REQUIRED WORK
When you reach the line containing "mulțumire pentru neintervenția" in the entries below, start writing out each line exactly, and stop after the line containing "noua putere a".

·····

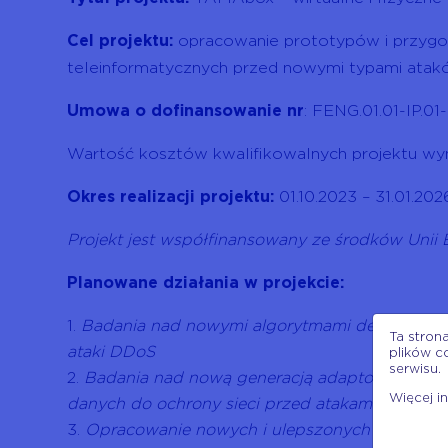
Cel projektu:
opracowanie prototypów i przygoto
teleinformatycznych przed nowymi typami ata
Umowa o dofinansowanie nr
: FENG.01.01-IP.0
Wartość kosztów kwalifikowalnych projektu wyn
Okres realizacji projektu:
01.10.2023 – 31.01.202
Projekt jest współfinansowany ze środków Unii
Planowane działania w projekcie:
Badania nad nowymi algorytmami detekcji ata
Ta stron
ataki DDoS
plików c
serwisu.
Badania nad nową generacją adaptowalnych ar
Więcej i
danych do ochrony sieci przed atakami DDoS
Opracowanie nowych i ulepszonych wersji i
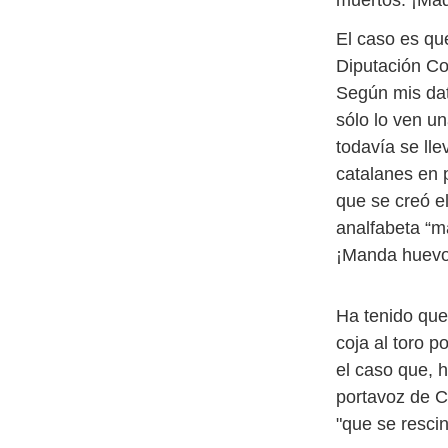
muertos. ¡Mad
El caso es qu
Diputación Co
Según mis dat
sólo lo ven u
todavía se lle
catalanes en 
que se creó el
analfabeta “m
¡Manda huevo
Ha tenido que
coja al toro 
el caso que, h
portavoz de C
"que se rescin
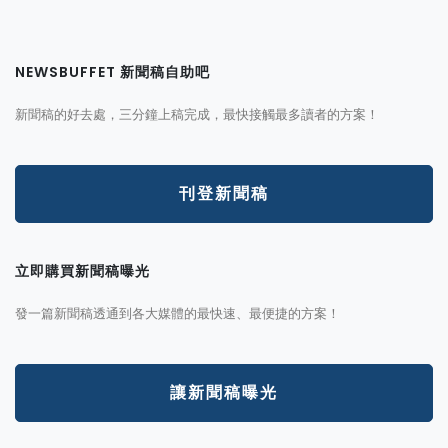
NEWSBUFFET 新聞稿自助吧
新聞稿的好去處，三分鐘上稿完成，最快接觸最多讀者的方案！
刊登新聞稿
立即購買新聞稿曝光
發一篇新聞稿透通到各大媒體的最快速、最便捷的方案！
讓新聞稿曝光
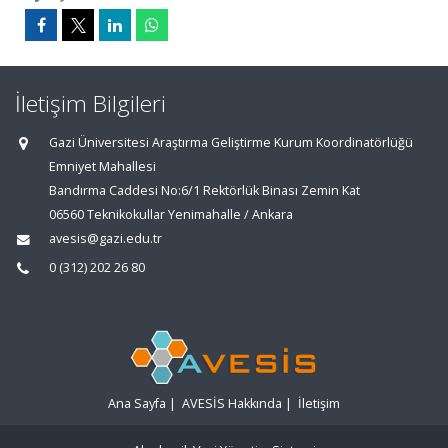
İletişim Bilgileri
Gazi Üniversitesi Araştırma Geliştirme Kurum Koordinatörlüğü
Emniyet Mahallesi
Bandırma Caddesi No:6/1 Rektörlük Binası Zemin Kat
06560 Teknikokullar Yenimahalle / Ankara
avesis@gazi.edu.tr
0 (312) 202 26 80
Ana Sayfa
|
AVESİS Hakkında
|
İletişim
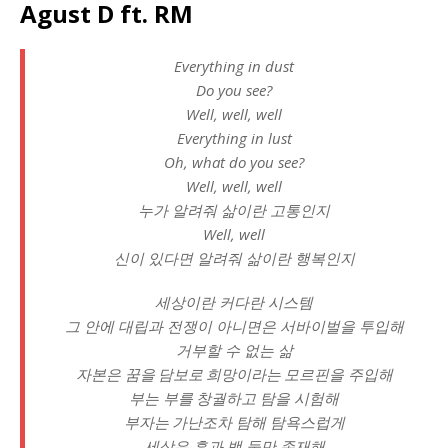
Agust D ft. RM
Everything in dust
Do you see?
Well, well, well
Everything in lust
Oh, what do you see?
Well, well, well
누가 알려줘 삶이란 고통인지
Well, well
신이 있다면 알려줘 삶이란 행복인지
세상이란 커다란 시스템
그 안에 대립과 전쟁이 아니면은 서바이벌을 투입해
거부할 수 없는 삶
자본은 꿈을 담보로 희망이라는 모르핀을 주입해
부는 부를 창궐하고 탐을 시험해
부자는 가난조차 탐해 탐욕스럽게
세상은 흑과 백 둘만 존재해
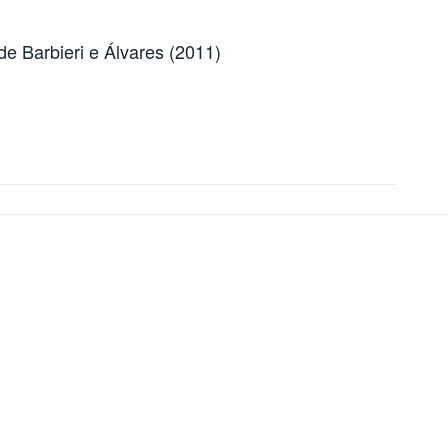
e Barbieri e Álvares (2011)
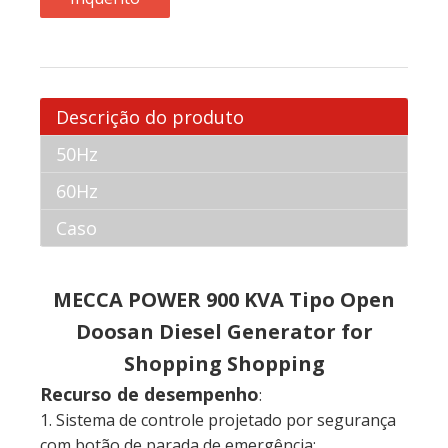
Descrição do produto
50Hz
60Hz
Caso
MECCA POWER
900 KVA Tipo Open
Doosan Diesel Generator for
Shopping Shopping
Recurso de desempenho
:
1. Sistema de controle projetado por segurança
com botão de parada de emergência;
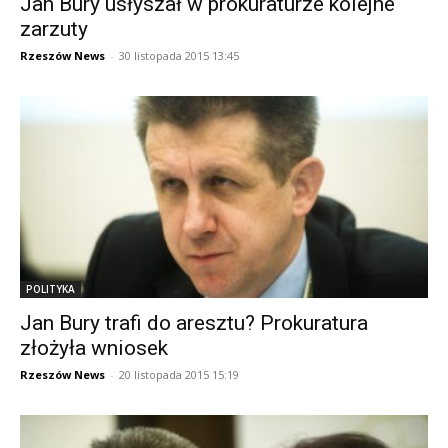
Jan Bury usłyszał w prokuraturze kolejne
zarzuty
Rzeszów News
-
30 listopada 2015 13:45
POLITYKA
Jan Bury trafi do aresztu? Prokuratura
złożyła wniosek
Rzeszów News
-
20 listopada 2015 15:19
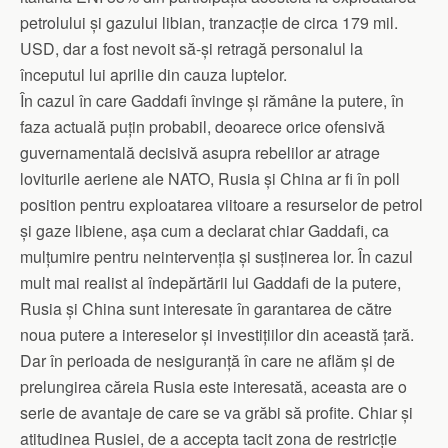
petrolului și gazului libian, tranzacție de circa 179 mil.
USD, dar a fost nevoit să-și retragă personalul la
începutul lui aprilie din cauza luptelor.
În cazul în care Gaddafi învinge și rămâne la putere, în
faza actuală puțin probabil, deoarece orice ofensivă
guvernamentală decisivă asupra rebelilor ar atrage
loviturile aeriene ale NATO, Rusia și China ar fi în poll
position pentru exploatarea viitoare a resurselor de petrol
și gaze libiene, așa cum a declarat chiar Gaddafi, ca
mulțumire pentru neintervenția și susținerea lor. În cazul
mult mai realist al îndepărtării lui Gaddafi de la putere,
Rusia și China sunt interesate în garantarea de către
noua putere a intereselor și investițiilor din această țară.
Dar în perioada de nesiguranță în care ne aflăm și de
prelungirea căreia Rusia este interesată, aceasta are o
serie de avantaje de care se va grăbi să profite. Chiar și
atitudinea Rusiei, de a accepta tacit zona de restricție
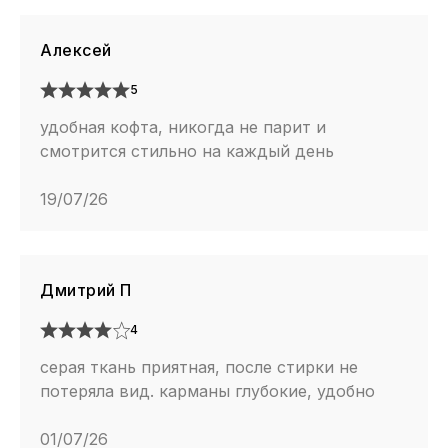
Алексей
5
удобная кофта, никогда не парит и
смотрится стильно на каждый день
19/07/26
Дмитрий П
4
серая ткань приятная, после стирки не
потеряла вид. карманы глубокие, удобно
01/07/26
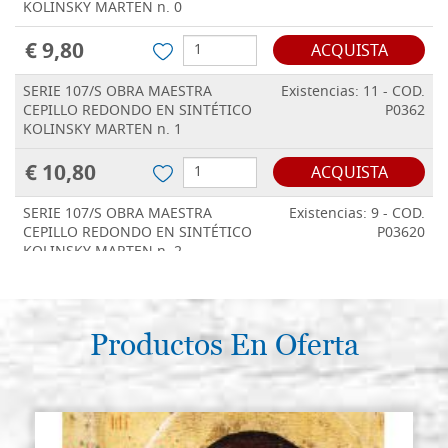
KOLINSKY MARTEN n. 0
€ 9,80
ACQUISTA
SERIE 107/S OBRA MAESTRA
Existencias: 11 - COD.
CEPILLO REDONDO EN SINTÉTICO
P0362
KOLINSKY MARTEN n. 1
€ 10,80
ACQUISTA
SERIE 107/S OBRA MAESTRA
Existencias: 9 - COD.
CEPILLO REDONDO EN SINTÉTICO
P03620
KOLINSKY MARTEN n. 2
€ 11,30
ACQUISTA
SERIE 107/S OBRA MAESTRA
Productos En Oferta
Existencias: 7 - COD.
CEPILLO REDONDO EN SINTÉTICO
P03621
KOLINSKY MARTEN n. 4
€ 14,10
ACQUISTA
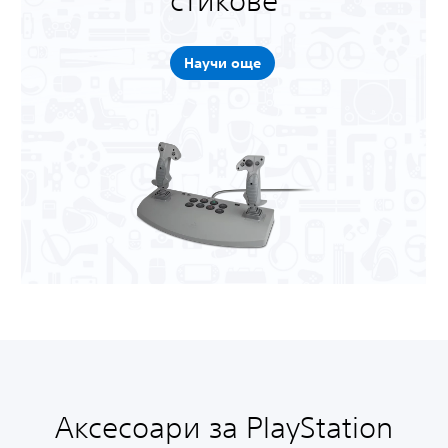
стикове
Научи още
Аксесоари за PlayStation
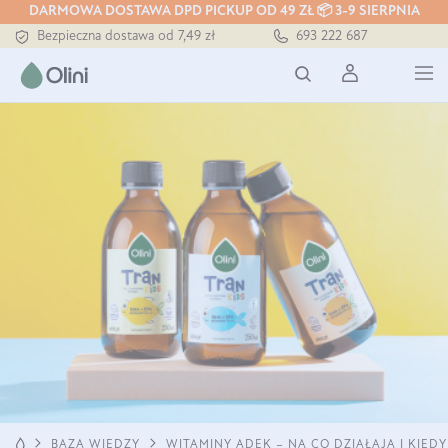
DARMOWA DOSTAWA DPD PICKUP OD 49 ZŁ 📦 3-9 SIERPNIA
Bezpieczna dostawa od 7,49 zł
693 222 687
Darmowa dostawa od 199 zł
Tłoczony zawsze na zimno
WITAMINY ADEK – NA CO DZIAŁAJĄ I KIED
BAZA WIEDZY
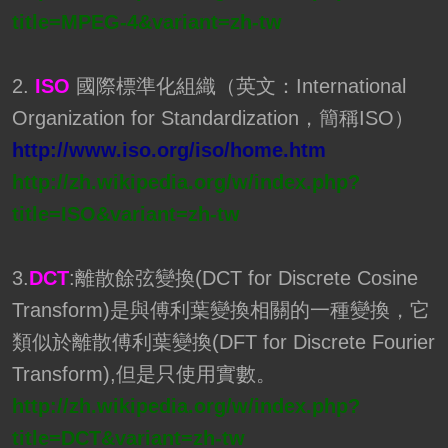
title=MPEG-4&variant=zh-tw
2.
ISO
國際標準化組織（英文：International
Organization for Standardization，簡稱ISO）
http://www.iso.org/iso/home.htm
http://zh.wikipedia.org/w/index.php?
title=ISO&variant=zh-tw
3.
DCT
:離散餘弦變換(DCT for Discrete Cosine
Transform)是與傅利葉變換相關的一種變換，它
類似於離散傅利葉變換(DFT for Discrete Fourier
Transform),但是只使用實數。
http://zh.wikipedia.org/w/index.php?
title=DCT&variant=zh-tw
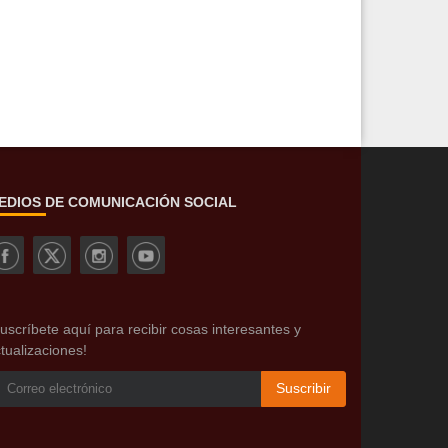
EDIOS DE COMUNICACIÓN SOCIAL
uscríbete aquí para recibir cosas interesantes y
tualizaciones!
Suscribir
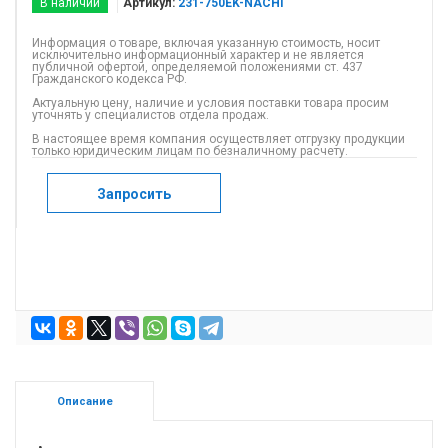
В наличии
Артикул:
231-750EK-NACHI
Информация о товаре, включая указанную стоимость, носит
исключительно информационный характер и не является
публичной офертой, определяемой положениями ст. 437
Гражданского кодекса РФ.
Актуальную цену, наличие и условия поставки товара просим
уточнять у специалистов отдела продаж.
В настоящее время компания осуществляет отгрузку продукции
только юридическим лицам по безналичному расчету.
Запросить
Описание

·····

WRITTEN RESPONSE
mulțumire pentru neintervenția și susținerea lor. În cazul
mult mai realist al îndepărtării lui Gaddafi de la putere,
Rusia și China sunt interesate în garantarea de către
noua putere a intereselor și investițiilor din această țară.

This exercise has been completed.